Mirebalais, autrefois un centre stratégique du Plateau central, est tombée sous le contrôle des gangs armés après une nuit de violences extrêmes. Les attaques coordonnées, menées dans plusieurs quartiers, dont Trianon, ont plongé la ville dans le chaos. Malgré la résistance acharnée des habitants et de la Police nationale d’Haïti (PNH), les assaillants ont réussi à s’emparer des principales infrastructures stratégiques.

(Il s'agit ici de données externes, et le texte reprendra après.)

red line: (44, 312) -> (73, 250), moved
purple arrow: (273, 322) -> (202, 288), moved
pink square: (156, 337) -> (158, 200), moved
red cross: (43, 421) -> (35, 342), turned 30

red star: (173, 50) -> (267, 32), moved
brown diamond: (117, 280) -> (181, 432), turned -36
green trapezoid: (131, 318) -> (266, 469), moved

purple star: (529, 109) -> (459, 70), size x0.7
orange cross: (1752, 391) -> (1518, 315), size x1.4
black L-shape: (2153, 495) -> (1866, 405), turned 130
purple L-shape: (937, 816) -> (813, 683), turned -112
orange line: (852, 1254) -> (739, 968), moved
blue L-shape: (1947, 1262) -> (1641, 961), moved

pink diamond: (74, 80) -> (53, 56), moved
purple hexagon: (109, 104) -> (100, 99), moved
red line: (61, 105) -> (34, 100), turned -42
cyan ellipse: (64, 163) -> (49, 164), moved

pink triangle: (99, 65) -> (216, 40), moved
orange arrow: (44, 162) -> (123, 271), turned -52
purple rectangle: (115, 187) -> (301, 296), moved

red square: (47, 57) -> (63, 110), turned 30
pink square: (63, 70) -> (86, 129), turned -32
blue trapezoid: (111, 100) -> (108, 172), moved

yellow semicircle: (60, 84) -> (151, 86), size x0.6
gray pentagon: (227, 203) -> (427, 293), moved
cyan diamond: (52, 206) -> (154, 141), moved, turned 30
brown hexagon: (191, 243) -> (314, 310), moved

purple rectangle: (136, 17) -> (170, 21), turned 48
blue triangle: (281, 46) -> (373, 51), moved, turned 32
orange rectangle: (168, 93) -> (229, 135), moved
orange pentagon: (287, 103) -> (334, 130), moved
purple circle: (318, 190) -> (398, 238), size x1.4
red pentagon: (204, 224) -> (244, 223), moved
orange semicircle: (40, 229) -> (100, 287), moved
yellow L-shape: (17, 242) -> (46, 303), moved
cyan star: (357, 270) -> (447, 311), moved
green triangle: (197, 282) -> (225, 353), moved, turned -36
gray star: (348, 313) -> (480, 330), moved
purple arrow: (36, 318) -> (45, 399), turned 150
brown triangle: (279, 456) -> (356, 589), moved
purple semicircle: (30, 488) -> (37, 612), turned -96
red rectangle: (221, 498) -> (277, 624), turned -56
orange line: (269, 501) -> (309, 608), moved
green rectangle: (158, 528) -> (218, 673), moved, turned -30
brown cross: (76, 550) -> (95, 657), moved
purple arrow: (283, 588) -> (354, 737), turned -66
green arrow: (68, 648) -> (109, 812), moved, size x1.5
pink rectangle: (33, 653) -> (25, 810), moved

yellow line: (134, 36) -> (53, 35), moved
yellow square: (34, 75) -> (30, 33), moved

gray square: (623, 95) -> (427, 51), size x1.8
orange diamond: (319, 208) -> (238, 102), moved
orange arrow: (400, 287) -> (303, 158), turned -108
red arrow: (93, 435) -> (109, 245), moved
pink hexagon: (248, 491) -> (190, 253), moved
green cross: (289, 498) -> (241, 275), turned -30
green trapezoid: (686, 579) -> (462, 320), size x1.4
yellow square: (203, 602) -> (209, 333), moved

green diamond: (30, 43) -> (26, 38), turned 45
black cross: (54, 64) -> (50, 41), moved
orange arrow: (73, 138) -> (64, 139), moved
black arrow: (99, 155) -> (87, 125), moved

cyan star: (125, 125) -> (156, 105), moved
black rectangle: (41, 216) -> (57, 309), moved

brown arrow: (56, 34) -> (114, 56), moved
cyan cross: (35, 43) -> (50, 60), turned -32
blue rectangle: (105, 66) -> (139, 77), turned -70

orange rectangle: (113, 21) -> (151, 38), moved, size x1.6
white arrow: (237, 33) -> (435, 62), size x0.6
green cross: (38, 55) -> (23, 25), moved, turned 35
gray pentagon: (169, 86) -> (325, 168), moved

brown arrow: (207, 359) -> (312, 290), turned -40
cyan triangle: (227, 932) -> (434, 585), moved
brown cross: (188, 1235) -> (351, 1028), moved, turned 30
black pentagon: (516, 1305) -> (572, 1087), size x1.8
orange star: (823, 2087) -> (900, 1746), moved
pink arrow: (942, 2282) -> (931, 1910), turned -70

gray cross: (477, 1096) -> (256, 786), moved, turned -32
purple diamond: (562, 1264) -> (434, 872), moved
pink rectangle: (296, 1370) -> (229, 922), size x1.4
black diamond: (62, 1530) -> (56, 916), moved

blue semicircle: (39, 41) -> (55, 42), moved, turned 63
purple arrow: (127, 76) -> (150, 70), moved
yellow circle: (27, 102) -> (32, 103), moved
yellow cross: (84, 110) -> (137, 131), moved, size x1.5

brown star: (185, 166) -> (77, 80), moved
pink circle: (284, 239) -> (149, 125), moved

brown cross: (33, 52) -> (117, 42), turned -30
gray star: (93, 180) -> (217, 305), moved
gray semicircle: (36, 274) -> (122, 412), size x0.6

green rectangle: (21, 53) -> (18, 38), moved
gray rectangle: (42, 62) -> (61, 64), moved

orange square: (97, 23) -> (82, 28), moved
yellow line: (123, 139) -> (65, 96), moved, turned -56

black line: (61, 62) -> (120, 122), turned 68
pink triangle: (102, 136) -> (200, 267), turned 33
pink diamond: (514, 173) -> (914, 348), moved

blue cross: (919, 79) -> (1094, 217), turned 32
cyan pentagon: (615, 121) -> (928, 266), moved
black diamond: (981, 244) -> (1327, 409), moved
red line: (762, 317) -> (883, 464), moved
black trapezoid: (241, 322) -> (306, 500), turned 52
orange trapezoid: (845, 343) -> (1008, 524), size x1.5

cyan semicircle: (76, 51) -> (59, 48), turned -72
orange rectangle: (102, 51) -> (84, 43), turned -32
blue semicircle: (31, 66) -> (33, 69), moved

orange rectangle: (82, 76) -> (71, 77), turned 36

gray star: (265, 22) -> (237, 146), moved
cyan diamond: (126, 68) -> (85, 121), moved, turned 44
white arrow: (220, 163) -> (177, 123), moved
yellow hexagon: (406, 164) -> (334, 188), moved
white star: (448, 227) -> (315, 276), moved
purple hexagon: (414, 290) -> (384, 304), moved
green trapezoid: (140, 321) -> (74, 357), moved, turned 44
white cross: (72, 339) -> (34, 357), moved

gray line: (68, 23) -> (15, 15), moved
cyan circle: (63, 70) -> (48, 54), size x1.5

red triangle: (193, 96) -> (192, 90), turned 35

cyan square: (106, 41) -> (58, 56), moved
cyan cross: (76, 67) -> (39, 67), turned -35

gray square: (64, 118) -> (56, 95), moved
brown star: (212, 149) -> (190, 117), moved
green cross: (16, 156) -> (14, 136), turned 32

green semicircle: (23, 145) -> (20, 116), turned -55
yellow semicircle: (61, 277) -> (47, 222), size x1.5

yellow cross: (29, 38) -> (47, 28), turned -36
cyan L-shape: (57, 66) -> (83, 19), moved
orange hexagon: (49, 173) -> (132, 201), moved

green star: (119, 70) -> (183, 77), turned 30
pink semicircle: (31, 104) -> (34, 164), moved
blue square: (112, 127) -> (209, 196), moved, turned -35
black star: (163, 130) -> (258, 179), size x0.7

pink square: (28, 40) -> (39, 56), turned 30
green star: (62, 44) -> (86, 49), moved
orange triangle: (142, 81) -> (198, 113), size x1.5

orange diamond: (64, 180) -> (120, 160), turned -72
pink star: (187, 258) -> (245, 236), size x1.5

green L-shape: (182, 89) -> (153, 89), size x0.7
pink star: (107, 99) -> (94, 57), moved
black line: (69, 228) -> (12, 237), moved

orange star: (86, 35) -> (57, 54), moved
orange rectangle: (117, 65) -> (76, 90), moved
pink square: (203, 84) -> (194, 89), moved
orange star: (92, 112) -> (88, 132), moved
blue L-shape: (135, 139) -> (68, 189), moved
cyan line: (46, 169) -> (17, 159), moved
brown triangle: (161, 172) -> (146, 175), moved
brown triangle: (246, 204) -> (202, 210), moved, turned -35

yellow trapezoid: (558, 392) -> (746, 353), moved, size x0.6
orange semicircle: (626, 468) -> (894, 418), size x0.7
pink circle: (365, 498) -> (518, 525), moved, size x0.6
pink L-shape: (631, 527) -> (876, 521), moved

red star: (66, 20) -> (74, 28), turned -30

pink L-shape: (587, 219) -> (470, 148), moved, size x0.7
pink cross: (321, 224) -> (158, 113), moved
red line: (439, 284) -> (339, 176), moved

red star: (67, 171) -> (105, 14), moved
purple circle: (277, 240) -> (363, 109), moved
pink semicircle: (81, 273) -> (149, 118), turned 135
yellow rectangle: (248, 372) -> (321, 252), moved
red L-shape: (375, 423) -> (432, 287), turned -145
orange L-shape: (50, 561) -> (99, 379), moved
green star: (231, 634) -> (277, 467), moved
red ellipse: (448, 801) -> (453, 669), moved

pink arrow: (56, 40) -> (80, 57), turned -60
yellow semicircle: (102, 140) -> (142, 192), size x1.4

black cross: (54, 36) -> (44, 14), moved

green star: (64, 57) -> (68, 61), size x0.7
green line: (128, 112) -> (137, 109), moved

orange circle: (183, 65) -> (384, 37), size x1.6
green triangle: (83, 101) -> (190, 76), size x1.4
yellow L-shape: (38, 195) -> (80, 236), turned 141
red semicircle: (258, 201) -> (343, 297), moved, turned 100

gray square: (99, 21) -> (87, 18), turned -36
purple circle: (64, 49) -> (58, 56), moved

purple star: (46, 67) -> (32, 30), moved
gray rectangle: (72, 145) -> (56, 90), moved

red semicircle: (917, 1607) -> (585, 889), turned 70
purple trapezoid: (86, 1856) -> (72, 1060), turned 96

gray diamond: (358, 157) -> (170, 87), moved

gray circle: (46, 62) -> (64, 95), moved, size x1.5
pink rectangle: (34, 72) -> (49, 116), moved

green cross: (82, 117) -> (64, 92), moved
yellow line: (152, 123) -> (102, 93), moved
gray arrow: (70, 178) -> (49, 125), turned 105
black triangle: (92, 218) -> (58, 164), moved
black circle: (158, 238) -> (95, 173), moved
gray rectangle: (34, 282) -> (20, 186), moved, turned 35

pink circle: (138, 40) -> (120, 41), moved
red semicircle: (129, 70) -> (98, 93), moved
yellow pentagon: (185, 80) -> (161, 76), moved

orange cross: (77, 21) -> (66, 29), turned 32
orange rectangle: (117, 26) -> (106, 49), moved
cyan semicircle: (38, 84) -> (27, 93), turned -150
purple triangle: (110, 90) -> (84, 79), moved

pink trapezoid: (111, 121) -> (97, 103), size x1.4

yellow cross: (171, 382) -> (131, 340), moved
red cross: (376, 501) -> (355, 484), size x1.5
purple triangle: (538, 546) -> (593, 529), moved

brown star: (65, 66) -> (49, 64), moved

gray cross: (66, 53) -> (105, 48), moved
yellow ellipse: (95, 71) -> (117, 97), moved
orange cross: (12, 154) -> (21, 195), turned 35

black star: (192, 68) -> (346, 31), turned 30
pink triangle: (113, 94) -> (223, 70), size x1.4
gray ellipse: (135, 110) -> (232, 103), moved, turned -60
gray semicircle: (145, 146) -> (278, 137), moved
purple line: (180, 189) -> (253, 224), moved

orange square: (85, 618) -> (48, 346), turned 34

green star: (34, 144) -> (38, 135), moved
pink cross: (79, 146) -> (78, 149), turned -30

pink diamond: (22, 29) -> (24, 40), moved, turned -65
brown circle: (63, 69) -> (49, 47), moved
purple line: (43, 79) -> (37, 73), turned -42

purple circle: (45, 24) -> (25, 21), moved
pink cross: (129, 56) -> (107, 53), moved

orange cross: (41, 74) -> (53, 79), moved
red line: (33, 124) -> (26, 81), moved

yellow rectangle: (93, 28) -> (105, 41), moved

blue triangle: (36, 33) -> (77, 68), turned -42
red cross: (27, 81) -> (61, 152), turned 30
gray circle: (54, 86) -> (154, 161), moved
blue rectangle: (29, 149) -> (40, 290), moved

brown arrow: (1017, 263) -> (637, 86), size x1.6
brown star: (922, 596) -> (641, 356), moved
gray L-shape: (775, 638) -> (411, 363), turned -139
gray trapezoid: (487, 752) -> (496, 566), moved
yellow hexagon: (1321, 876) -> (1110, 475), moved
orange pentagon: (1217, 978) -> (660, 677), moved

Le commissariat et la prison civile de Mirebalais ont été pris d’assaut à l’aube. Selon Marie Yolène Gille, Directrice exécutive de la Fondasyon Je Klere (FJKL), pas moins de 529 détenus se sont évadés à la suite de cette attaque venue de l’extérieur. Parmi eux figurent des criminels dangereux, dont certains purgeaient de lourdes peines. Les policiers, en sous-effectif et mal équipés face à des assaillants lourdement armés, n’ont pas pu contenir l’offensive.
En plus de la prise des infrastructures sécuritaires, les gangs ont semé la terreur dans toute la commune. Des rafales d’armes automatiques ont résonné toute la nuit, des maisons ont été incendiées et une station-service a été réduite en cendres. L’Hôpital universitaire de Mirebalais, pilier du système de santé régional, est désormais paralysé, incapable d’assurer les soins aux blessés en raison de l’insécurité grandissante. Médecins et patients ont dû fuir les lieux sous la menace des criminels.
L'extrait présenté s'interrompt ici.